We will use the TfidfVectorizer() function from the scikit-learn library to perform the feature extraction. The following code shows how to initialize the TfidfVectorizer() with some common parameters:
%%time
# Train a sentiment analysis model
X_train, X_test, y_train, y_test = train_test_split(df["clean_text"], df["target"], test_size=0.2, random_state=42)
tfidf_vectorizer = TfidfVectorizer(max_features=10000, ngram_range=(1, 3), stop_words="english", use_idf=True, smooth_idf=True, sublinear_tf=True)
X_train_tfidf = tfidf_vectorizer.fit_transform(X_train)
X_test_tfidf = tfidf_vectorizer.transform(X_test)

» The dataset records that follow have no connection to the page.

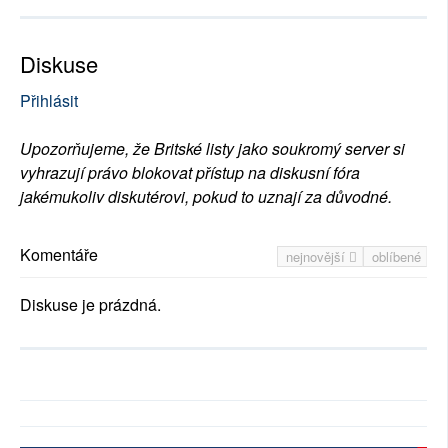
Diskuse
Přihlásit
Upozorňujeme, že Britské listy jako soukromý server si
vyhrazují právo blokovat přístup na diskusní fóra
jakémukoliv diskutérovi, pokud to uznají za důvodné.
Komentáře
nejnovější
oblíbené
Diskuse je prázdná.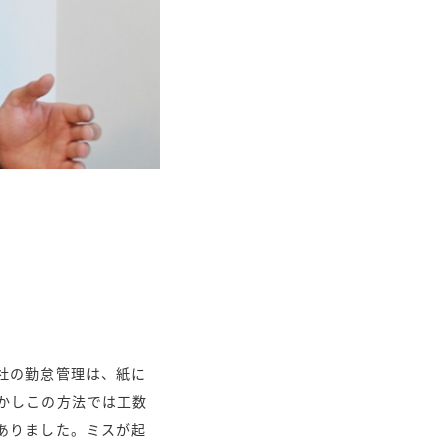
社の勤怠管理は、紙に
かしこの方法では工数
ありました。ミスが起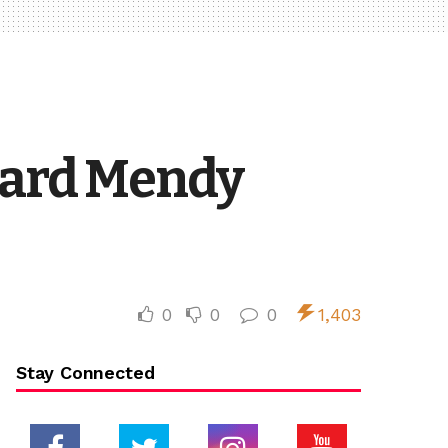
ouard Mendy
0
0
0
1,403
Stay Connected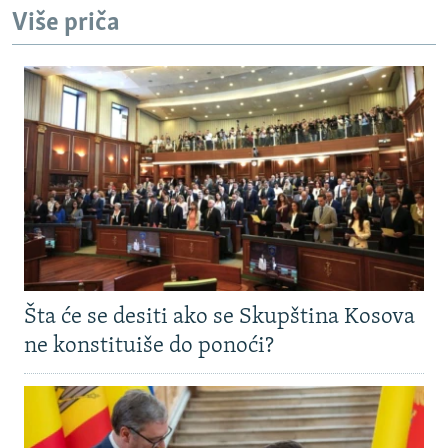
Više priča
Šta će se desiti ako se Skupština Kosova
ne konstituiše do ponoći?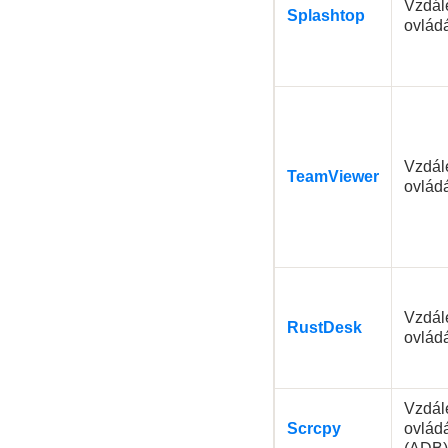
Vzdál
Splashtop
ovlád
Vzdál
TeamViewer
ovlád
Vzdál
RustDesk
ovlád
Vzdál
Scrcpy
ovlád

CPU times: total: 1min 4s Wall time: 1min 4s
With the features extracted, we can now train a machine learning model to perform the sentiment analysis. We will use a linear support vector machine (SVM) classifier to perform the sentiment analysis. SVMs are a popular choice for text classification problems because they are effective at handling high-dimensional data and can handle non-linear relationships between features.

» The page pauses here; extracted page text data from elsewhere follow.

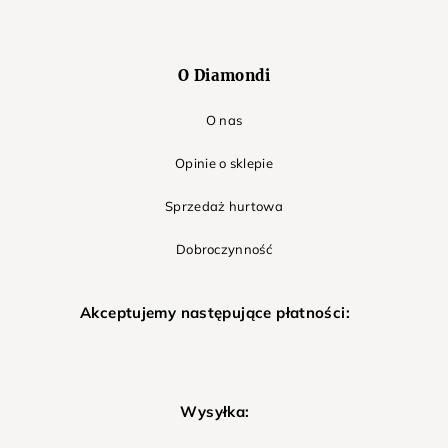
O Diamondi
O nas
Opinie o sklepie
Sprzedaż hurtowa
Dobroczynność
Akceptujemy następujące płatności:
Wysyłka: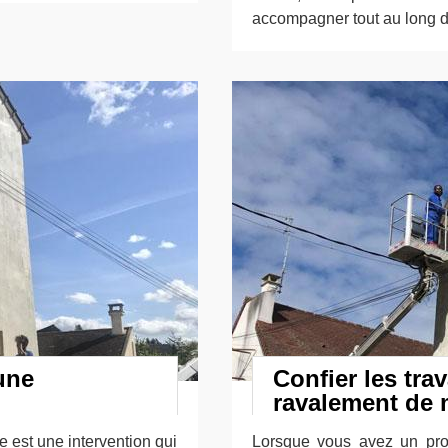
accompagner tout au long de
une
Confier les tra
ravalement de 
e est une intervention qui
Lorsque vous avez un pro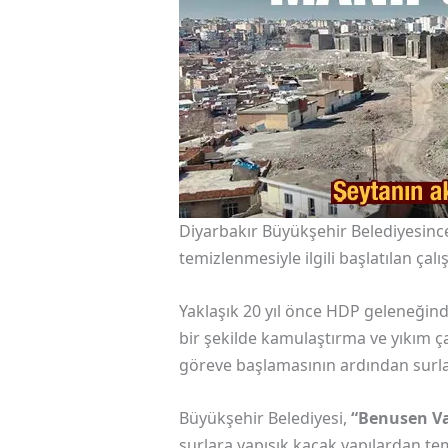
Diyarbakır Büyükşehir Belediyesinc
temizlenmesiyle ilgili başlatılan ça
Yaklaşık 20 yıl önce HDP geleneğin
bir şekilde kamulaştırma ve yıkım ç
göreve başlamasının ardından surları
Büyükşehir Belediyesi,
“Benusen Va
surlara yapışık kaçak yapılardan te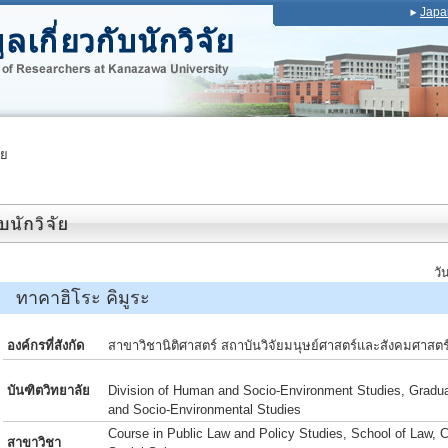
Japa
ัย
วั
 ทาคาฮิโระ คิมูระ
องค์กรที่สังกัด
สาขาวิชานิติศาสตร์ สถาบันวิจัยมนุษย์ศาสตร์และสังคมศาสตร
บันฑิตวิทยาลัย
Division of Human and Socio-Environment Studies, Gradu
and Socio-Environmental Studies
Course in Public Law and Policy Studies, School of Law, 
สาขาวิชา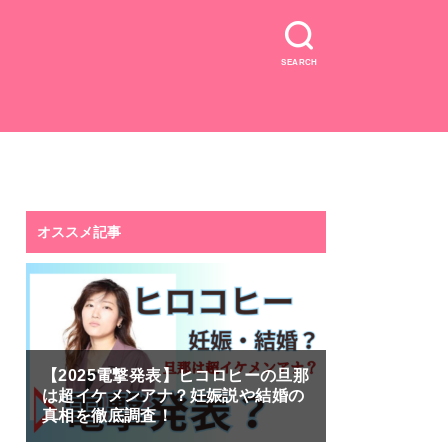
SEARCH
オススメ記事
【2025電撃発表】ヒコロヒーの旦那
は超イケメンアナ？妊娠説や結婚の
真相を徹底調査！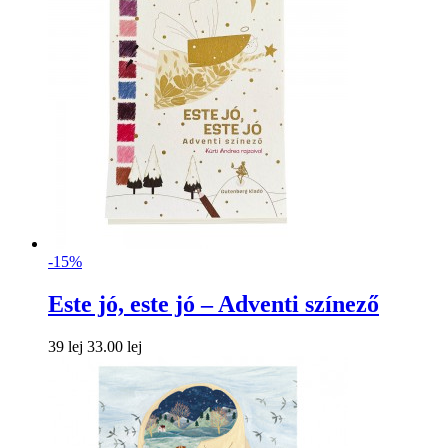
-15%
Este jó, este jó – Adventi színező
39 lej
33.00 lej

We will use the LinearSVC() function from the scikit-learn library to train the SVM classifier. The following code shows how to initialize the LinearSVC() with some common parameters:
%%time
svm_classifier = SVC(kernel="linear", max_iter=1000, tol=0.01)
#We can then fit the SVM classifier to the TF-IDF features and the target column:
svm_classifier.fit(X_train_tfidf, y_train)
y_pred = svm_classifier.predict(X_test_tfidf)
accuracy = accuracy_score(y_test, y_pred)
print("Sentiment analysis accuracy:", accuracy)
report = classification_report(y_test, y_pred)
print("Sentiment analysis classification report:\n", report)
conf_matrix = confusion_matrix(y_test, y_pred)
print("Sentiment analysis confusion matrix:\n", conf_matrix)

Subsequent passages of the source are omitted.